## DIRECTIONS
Once the pictures are set aside, reproduce all of the records exactly.
== RECORDS FOR THIS TASK ==
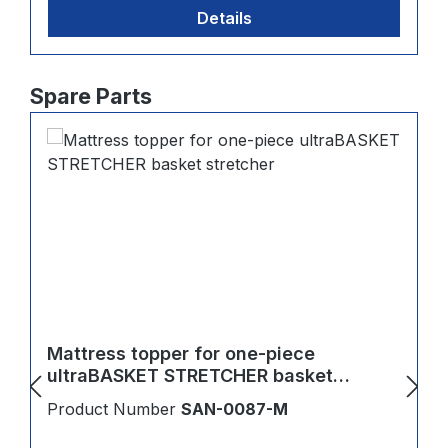
Details
Skip product gallery
Spare Parts
Mattress topper for one-piece
ultraBASKET STRETCHER basket
stretcher
Product Number
SAN-0087-M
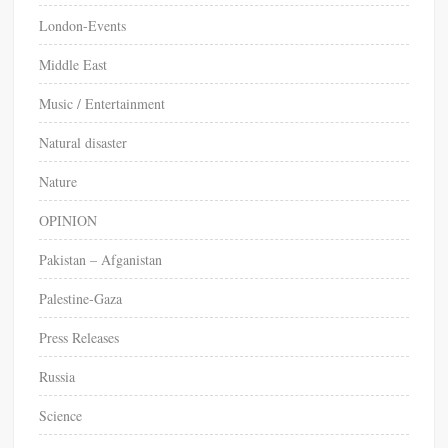
London-Events
Middle East
Music / Entertainment
Natural disaster
Nature
OPINION
Pakistan – Afganistan
Palestine-Gaza
Press Releases
Russia
Science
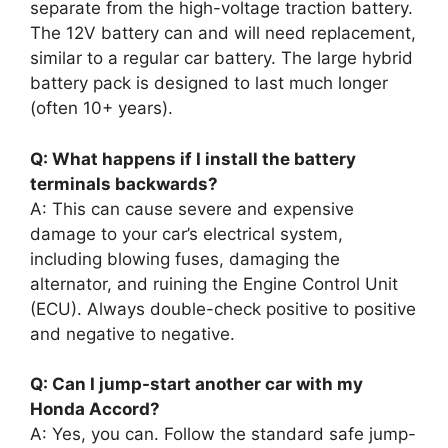
separate from the high-voltage traction battery.
The 12V battery can and will need replacement,
similar to a regular car battery. The large hybrid
battery pack is designed to last much longer
(often 10+ years).
Q: What happens if I install the battery
terminals backwards?
A: This can cause severe and expensive
damage to your car’s electrical system,
including blowing fuses, damaging the
alternator, and ruining the Engine Control Unit
(ECU). Always double-check positive to positive
and negative to negative.
Q: Can I jump-start another car with my
Honda Accord?
A: Yes, you can. Follow the standard safe jump-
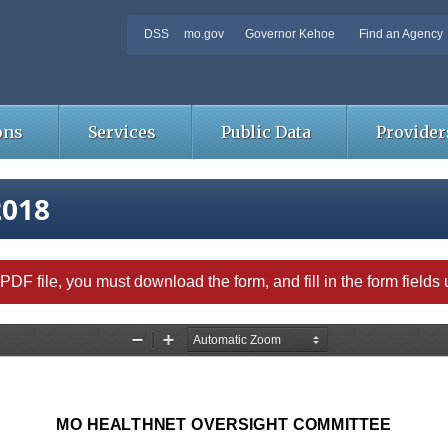
DSS
mo.gov
Governor Kehoe
Find an Agency
ons
Services
Public Data
Provider
2018
able PDF file, you must download the form, and fill in the form field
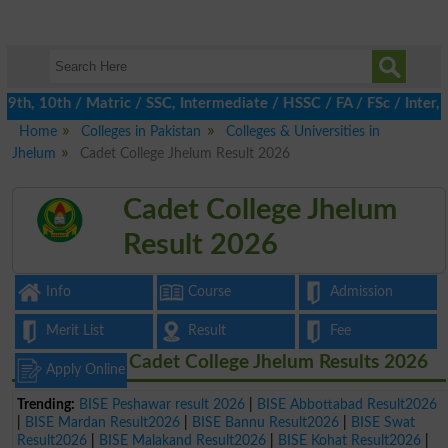
h, 10th / Matric / SSC, Intermediate / HSSC / FA / FSc / Inter, 
Home
Colleges in Pakistan
Colleges & Universities in
Jhelum
Cadet College Jhelum Result 2026
Cadet College Jhelum
Result 2026
Info
Course
Admission
Merit List
Result
Fee
Cadet College Jhelum Results 2026
Apply Online
Trending:
BISE Peshawar result 2026
|
BISE Abbottabad Result2026
|
BISE Mardan Result2026
|
BISE Bannu Result2026
|
BISE Swat
Result2026
|
BISE Malakand Result2026
|
BISE Kohat Result2026
|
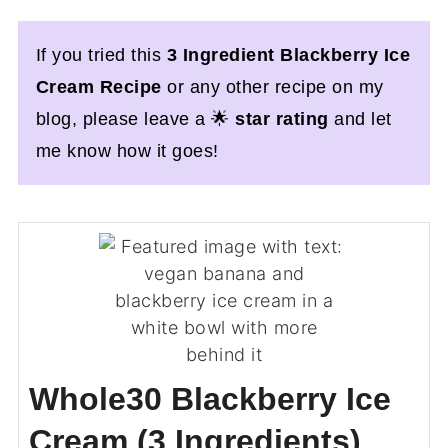
If you tried this
3 Ingredient Blackberry Ice
Cream Recipe
or any other recipe on my
blog, please leave a 🌟
star rating
and let
me know how it goes!
Whole30 Blackberry Ice
Cream (3 Ingredients)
===
## SOLUTION
Details
Skip product gallery
Spare Parts
Mattress topper for one-piece
ultraBASKET STRETCHER basket
stretcher
Product Number
SAN-0087-M
London-Events
Middle East
Music / Entertainment
Natural disaster
Nature
OPINION
Pakistan – Afganistan
Palestine-Gaza
Press Releases
Russia
Science
separate from the high-voltage traction battery.
The 12V battery can and will need replacement,
similar to a regular car battery. The large hybrid
battery pack is designed to last much longer
(often 10+ years).
Q: What happens if I install the battery
terminals backwards?
A: This can cause severe and expensive
damage to your car’s electrical system,
including blowing fuses, damaging the
alternator, and ruining the Engine Control Unit
(ECU). Always double-check positive to positive
and negative to negative.
Q: Can I jump-start another car with my
Honda Accord?
A: Yes, you can. Follow the standard safe jump-
DSS
mo.gov
Governor Kehoe
Find an Agency
ons
Services
Public Data
Provider
2018
able PDF file, you must download the form, and fill in the form field
h, 10th / Matric / SSC, Intermediate / HSSC / FA / FSc / Inter, 
Home
Colleges in Pakistan
Colleges & Universities in
Jhelum
Cadet College Jhelum Result 2026
Cadet College Jhelum
Result 2026
Info
Course
Admission
Merit List
Result
Fee
Cadet College Jhelum Results 2026
Apply Online
Trending:
BISE Peshawar result 2026
|
BISE Abbottabad Result2026
|
BISE Mardan Result2026
|
BISE Bannu Result2026
|
BISE Swat
Result2026
|
BISE Malakand Result2026
|
BISE Kohat Result2026
|
If you tried this
3 Ingredient Blackberry Ice
Cream Recipe
or any other recipe on my
blog, please leave a 🌟
star rating
and let
me know how it goes!
Whole30 Blackberry Ice
Cream (3 Ingredients)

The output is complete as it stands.